The fourth count charges the defendants with intentional infliction of emotional distress. Our Supreme Court held in Pane v. Danbury, 267 Conn. 669, 684-86, 841 A.2d 684 (2004), that section (a)(2)(A) of the same statute grants a town immunity from an action for this tort. Further, the allegations of actions by the defendants, even if improperly motivated, that caused primarily economic harm to the plaintiff do not amount to the type of extreme and outrageous behavior that is an essential element of this tort under Connecticut law. See Appleton v. Board of Education, 254 Conn. 205, 210-12, 757 A.2d 1059 (2000). See also Franco v. Yale University, 161 F.Sup.2d 133, 141-42 (D.Conn. 2001) (medical school's conduct disenfranchising surgeon); Brown v. Northeast Nuclear Energy Co., 118 F.Sup.2d 217, 222-23 (D.Conn. 2000) (nuclear power plant's alleged failure to follow its own internal procedures before revoking security clearance of subcontractor's employee). Accordingly, the court grants the motion for summary judgment on count four.
The plaintiff disingenuously fails to acknowledge this binding case law in his opposition brief.

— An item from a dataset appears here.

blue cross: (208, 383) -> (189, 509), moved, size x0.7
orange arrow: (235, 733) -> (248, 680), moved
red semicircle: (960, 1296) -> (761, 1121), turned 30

The sixth count alleges a conspiracy among various town employees. This claim is barred by the intracorporate conspiracy doctrine, which provides that employees of a corporation acting within the scope of their employment cannot conspire with one another or with their corporate employer. See Harp v. King, 266 Conn. 747, 781-82, 835 A.2d 953 (2003). This doctrine extends fully to municipalities and their employees. See Rini v. Zwirn, 886 F.Sup. 270, 291-92 (E.D.N.Y. 1995). Therefore, the plaintiff cannot prevail on count six.
IV
The plaintiff entitles count three as "detrimental reliance — promissory estoppel." He alleges that, relying on the representations of town officials, especially Winkler, and others, such as the state commissioner of agriculture, that the plaintiff's logging business was a permissible use of the property, the plaintiff moved forward with this business at considerable expense, only to be halted by the later decision of the board.

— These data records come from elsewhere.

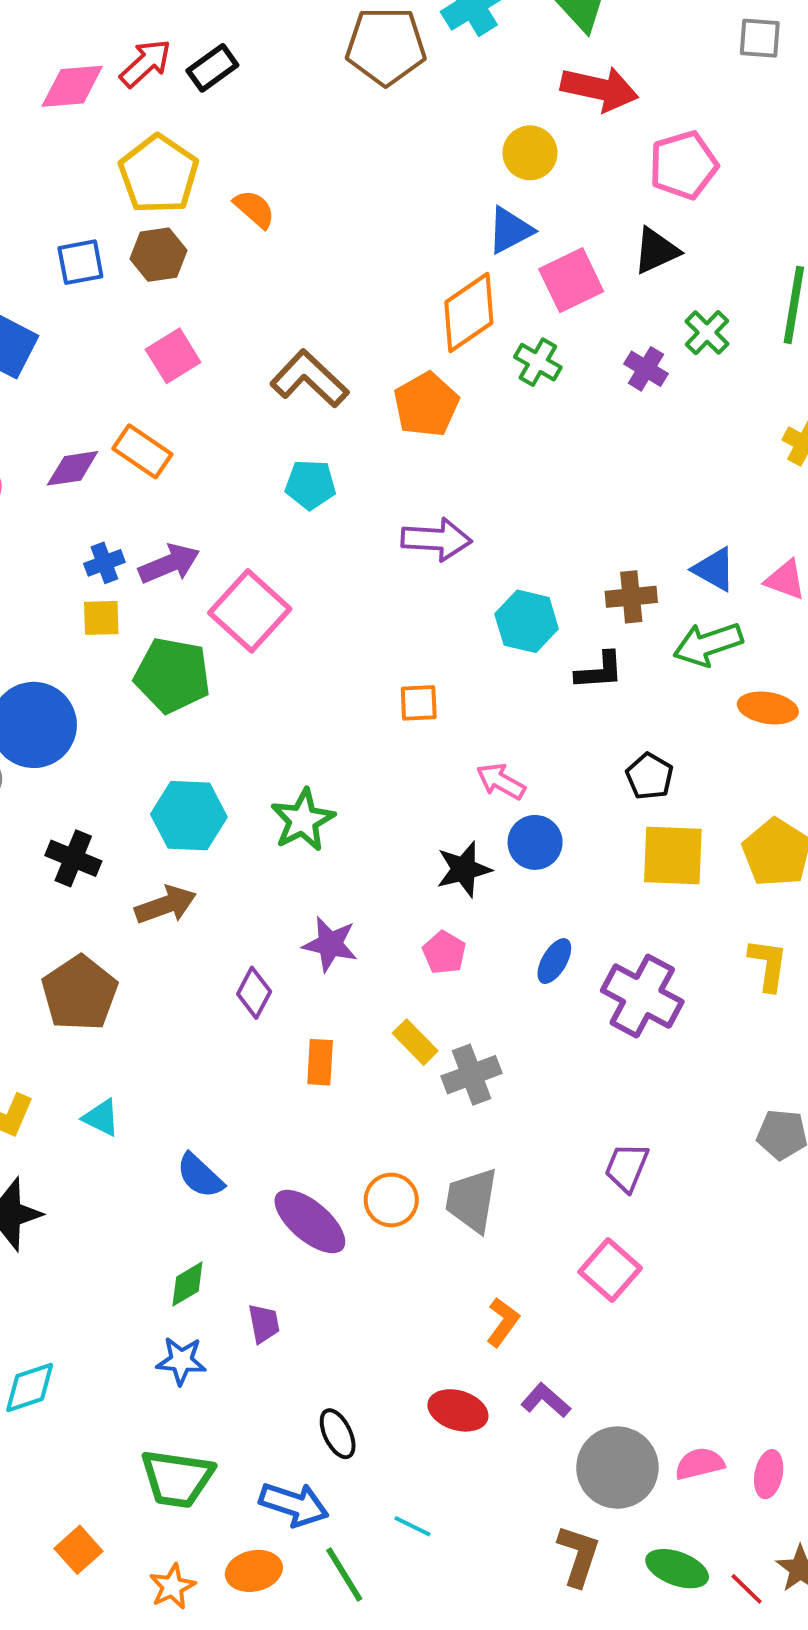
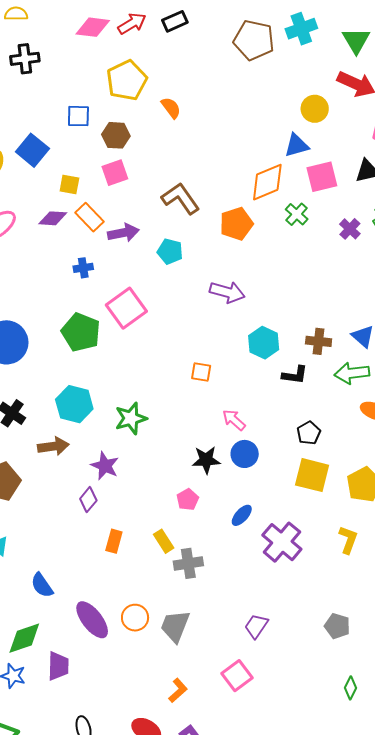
black rectangle: (212, 68) -> (175, 21), moved
brown hexagon: (159, 255) -> (116, 135), moved
blue cross: (104, 563) -> (83, 268), moved
purple arrow: (169, 564) -> (123, 233), moved
yellow square: (101, 618) -> (69, 185), moved
purple star: (330, 944) -> (105, 466), moved
green diamond: (187, 1284) -> (24, 638), size x1.5
purple trapezoid: (264, 1324) -> (58, 666), size x1.4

The essential elements of a claim for promissory estoppel are: "the party against whom estoppel is claimed must do or say something calculated or intended to induce another party to believe that certain facts exist and to act on that belief; and the other party must change its position in reliance on those facts, thereby incurring some injury." (Internal quotation marks omitted.) Chotkowski v. State, 240 Conn. 246, 268, 690 A.2d 368 (1997). Furthermore,
[i]t is fundamental that a person who claims an estoppel must show that he has exercised due diligence to know the truth, and that he not only did not know the true state of things but also lacked any reasonably available means of acquiring knowledge . . . In addition, estoppel against a public agency is limited and may be invoked: 1) only with great caution; 2) only when the action in question has been induced by an agent having authority in such matters; and 3) only when special circumstances make it highly inequitable or oppressive not to estop the agency.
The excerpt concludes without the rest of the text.